Ollama OLLAMA_KEEP_ALIVE — How Model Memory Persistence Actually Works (2026)
Practical deep dive into Ollama's OLLAMA_KEEP_ALIVE — the variable that controls whether your loaded model stays in VRAM or gets unloaded after each request. Covers timeout semantics, multi-model scheduling, the per-request keep_alive parameter, and how to optimize for single-user, multi-user, and shared-VRAM scenarios.
Why This Matters More Than You'd Think
Loading an 8-14B GGUF model takes 5-15 seconds. That's per first request, every time the model is cold. If you're poking at Ollama interactively, this is invisible. If you're running a script that hits Ollama every few minutes (a Slack bot, a periodic enrichment job, a custom RAG app), every cold reload is a UX penalty for users and wasted GPU power-up cycles for the rest of us.
OLLAMA_KEEP_ALIVE is the variable that controls model unload behavior. Get it right and your model is always warm. Get it wrong and you either burn VRAM 24/7 or pay the cold-start penalty on every interaction.
This guide is the practical explanation of how it works in 2026 — defaults, edge cases, multi-model scheduling, and the cases where the per-request keep_alive parameter beats the environment variable.
Default Behavior (No Configuration)
When you start ollama serve with no environment variables, the default is:
- After a request completes, the model stays loaded in VRAM for 5 minutes
- Then the model is unloaded; next request reloads it (cold start)
This is conservative. Good if you're a multi-user shared workstation where VRAM matters; bad if you're the only user and want models always ready.
Setting OLLAMA_KEEP_ALIVE
Set as an environment variable for ollama serve:
# Examples
export OLLAMA_KEEP_ALIVE=24h # Keep model loaded for 24 hours after last use
export OLLAMA_KEEP_ALIVE=-1 # Keep loaded indefinitely (until manually unloaded)
export OLLAMA_KEEP_ALIVE=0 # Unload immediately after each request
export OLLAMA_KEEP_ALIVE=30m # 30 minutes
export OLLAMA_KEEP_ALIVE=5s # 5 seconds (testing only)
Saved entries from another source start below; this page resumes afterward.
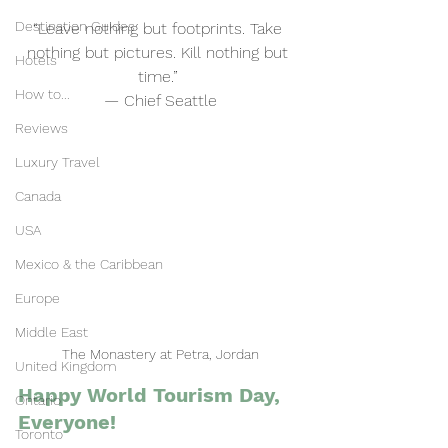
Destination Guides
“Leave nothing but footprints. Take 
nothing but pictures. Kill nothing but 
Hotels
time.” 
How to...
— Chief Seattle
Reviews
Luxury Travel
Canada
USA
Mexico & the Caribbean
Europe
Middle East
The Monastery at Petra, Jordan
United Kingdom
Happy World Tourism Day, 
Ontario
Everyone!
Toronto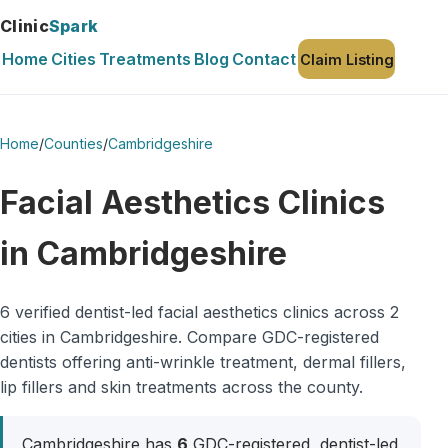
Clinic
Spark
Home
Cities
Treatments
Blog
Contact
Claim Listing
Home
/
Counties
/
Cambridgeshire
Facial Aesthetics Clinics
in Cambridgeshire
6 verified dentist-led facial aesthetics clinics across 2
cities in Cambridgeshire. Compare GDC-registered
dentists offering anti-wrinkle treatment, dermal fillers,
lip fillers and skin treatments across the county.
Cambridgeshire has
6
GDC-registered, dentist-led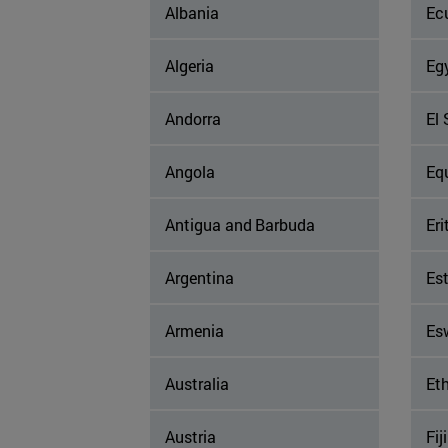
Albania
Ec
Algeria
Eg
Andorra
El 
Angola
Eq
Antigua and Barbuda
Eri
Argentina
Es
Armenia
Es
Australia
Eth
Austria
Fiji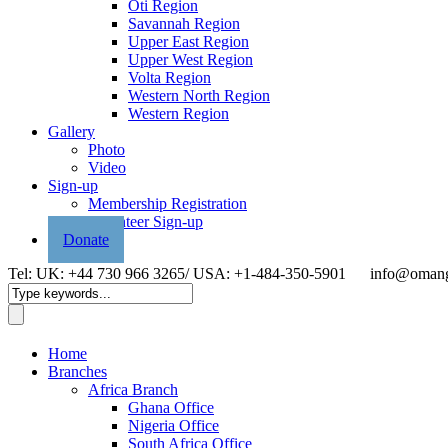
Oti Region
Savannah Region
Upper East Region
Upper West Region
Volta Region
Western North Region
Western Region
Gallery
Photo
Video
Sign-up
Membership Registration
Volunteer Sign-up
Donate
Tel: UK: +44 730 966 3265/ USA: +1-484-350-5901
info@omang
Home
Branches
Africa Branch
Ghana Office
Nigeria Office
South Africa Office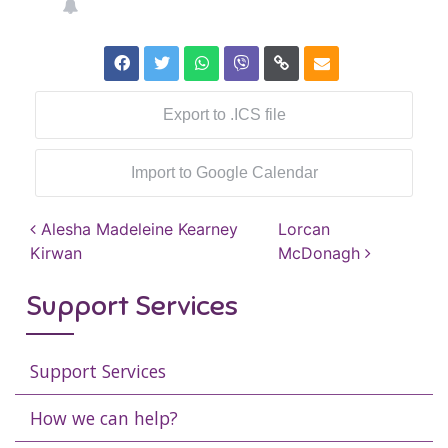
Export to .ICS file
Import to Google Calendar
Post navigation
Alesha Madeleine Kearney
Lorcan
Kirwan
McDonagh
Support Services
Support Services
How we can help?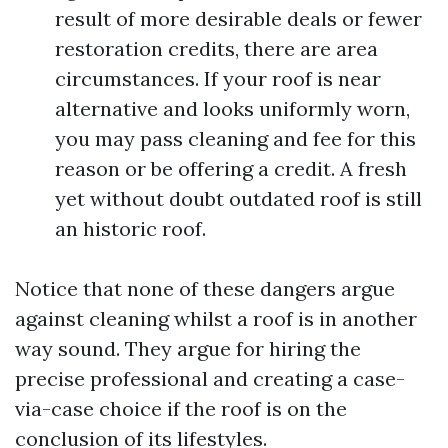
result of more desirable deals or fewer
restoration credits, there are area
circumstances. If your roof is near
alternative and looks uniformly worn,
you may pass cleaning and fee for this
reason or be offering a credit. A fresh
yet without doubt outdated roof is still
an historic roof.
Notice that none of these dangers argue
against cleaning whilst a roof is in another
way sound. They argue for hiring the
precise professional and creating a case-
via-case choice if the roof is on the
conclusion of its lifestyles.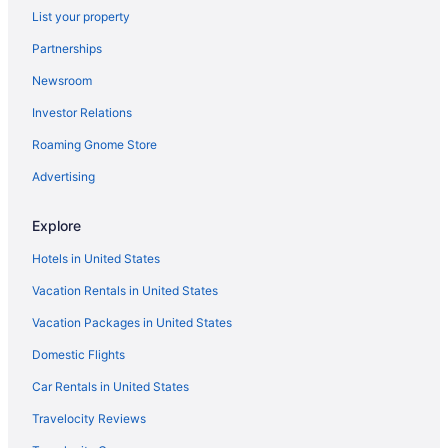
List your property
Partnerships
Newsroom
Investor Relations
Roaming Gnome Store
Advertising
Explore
Hotels in United States
Vacation Rentals in United States
Vacation Packages in United States
Domestic Flights
Car Rentals in United States
Travelocity Reviews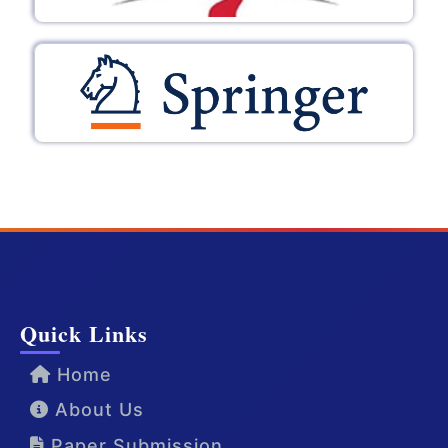
Quick Links
Home
About Us
Paper Submission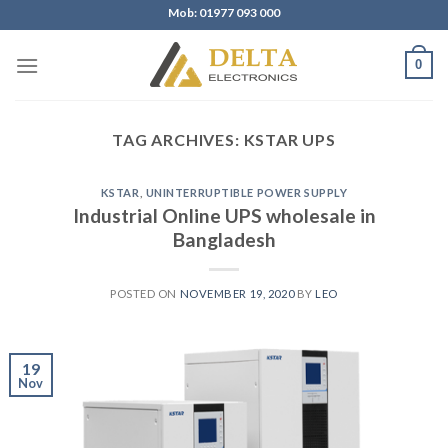
Skip
Mob: 01977 093 000
to
content
0
TAG ARCHIVES:
KSTAR UPS
KSTAR
,
UNINTERRUPTIBLE POWER SUPPLY
Industrial Online UPS wholesale in
Bangladesh
POSTED ON
NOVEMBER 19, 2020
BY
LEO
19
Nov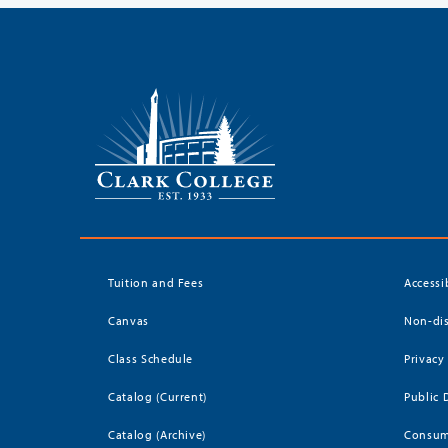
Tuition and Fees
Accessi
Canvas
Non-dis
Class Schedule
Privacy
Catalog (Current)
Public 
Catalog (Archive)
Consum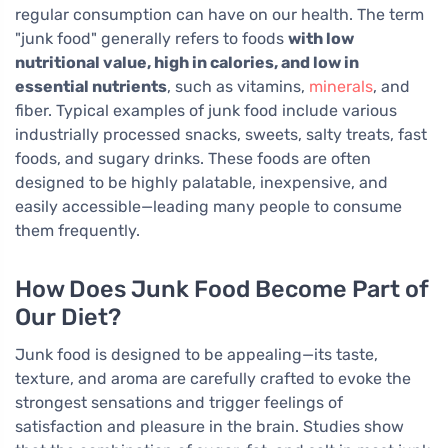
regular consumption can have on our health. The term
"junk food" generally refers to foods
with low
nutritional value, high in calories, and low in
essential nutrients
, such as vitamins,
minerals
, and
fiber. Typical examples of junk food include various
industrially processed snacks, sweets, salty treats, fast
foods, and sugary drinks. These foods are often
designed to be highly palatable, inexpensive, and
easily accessible—leading many people to consume
them frequently.
How Does Junk Food Become Part of
Our Diet?
Junk food is designed to be appealing—its taste,
texture, and aroma are carefully crafted to evoke the
strongest sensations and trigger feelings of
satisfaction and pleasure in the brain. Studies show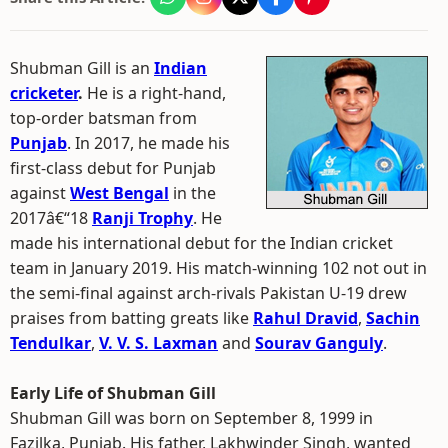
Shubman Gill is an
Indian
cricketer
.
He is a right-hand,
top-order batsman from
Punjab
. In 2017, he made his
first-class debut for Punjab
against
West Bengal
in the
2017â€“18
Ranji Trophy
. He
made his international debut for the Indian cricket
team in January 2019. His match-winning 102 not out in
the semi-final against arch-rivals Pakistan U-19 drew
praises from batting greats like
Rahul Dravid
,
Sachin
Tendulkar
,
V. V. S. Laxman
and
Sourav Ganguly
.
Early Life of Shubman Gill
Shubman Gill was born on September 8, 1999 in
Fazilka, Punjab. His father, Lakhwinder Singh, wanted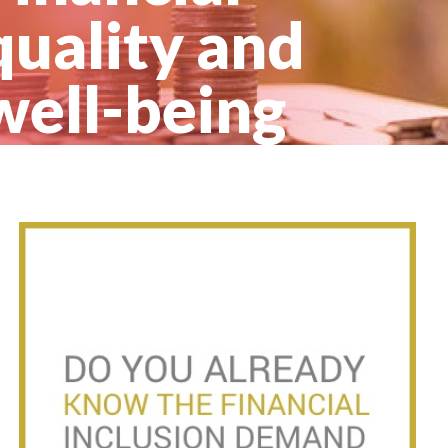
quality and
well-being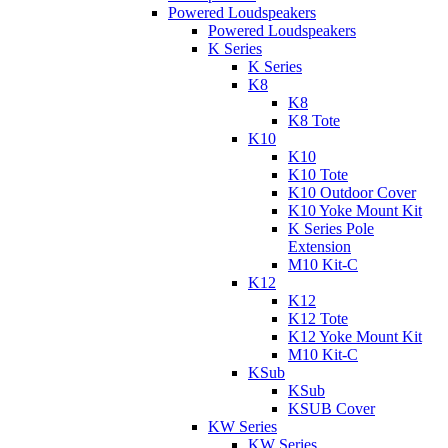
Powered Loudspeakers
Powered Loudspeakers
K Series
K Series
K8
K8
K8 Tote
K10
K10
K10 Tote
K10 Outdoor Cover
K10 Yoke Mount Kit
K Series Pole
Extension
M10 Kit-C
K12
K12
K12 Tote
K12 Yoke Mount Kit
M10 Kit-C
KSub
KSub
KSUB Cover
KW Series
KW Series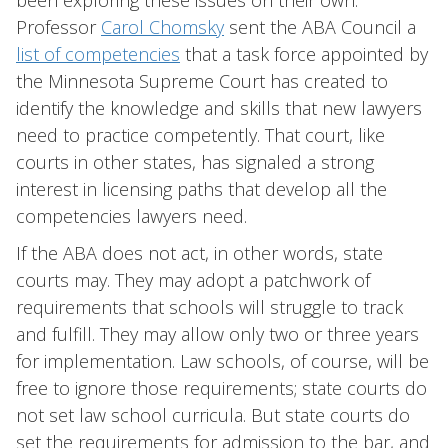
been exploring these issues on their own.
Professor
Carol Chomsky
sent the ABA Council a
list of competencies
that a task force appointed by
the Minnesota Supreme Court has created to
identify the knowledge and skills that new lawyers
need to practice competently. That court, like
courts in other states, has signaled a strong
interest in licensing paths that develop all the
competencies lawyers need.
If the ABA does not act, in other words, state
courts may. They may adopt a patchwork of
requirements that schools will struggle to track
and fulfill. They may allow only two or three years
for implementation. Law schools, of course, will be
free to ignore those requirements; state courts do
not set law school curricula. But state courts do
set the requirements for admission to the bar, and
For systemd-managed Ollama:
sudo systemctl edit ollama
Add:
[Service]
Environment="OLLAMA_KEEP_ALIVE=24h"
Then:
sudo systemctl daemon-reload
sudo systemctl restart ollama
Verify it took:
systemctl show ollama --property Environment
Per-Request keep_alive Parameter
The API also accepts a per-request keep_alive value that overrides the environment default for that one request:
curl http://localhost:11434/api/generate -d '{
"model": "llama3.1",
"prompt": "Hi",
"keep_alive": "1h"
}'
import requests
r = requests.post("http://localhost:11434/api/generate", json={
"model": "llama3.1",
"prompt": "Summarize this email",
"keep_alive": "30m", # this request asks model to stay loaded 30 min after this completes
})
Special values for per-request:
0or"0"— unload model immediately after this request-1— keep loaded indefinitely- Duration strings:
"30s","5m","1h","24h"
What keep_alive Actually Counts From
A common confusion: the timer resets on every request. It doesn't count from when the model was first loaded.
Example with OLLAMA_KEEP_ALIVE=10m:
- T=0: load Llama 3.1 8B for first prompt → model in VRAM
- T=5min: another prompt → timer resets to 10 min from now
- T=12min: timer would have expired at T=15 (5 + 10) — model still loaded
- T=12min: another prompt → timer resets again
- T=23min: no requests since T=12 → model unloaded at T=22 (12 + 10)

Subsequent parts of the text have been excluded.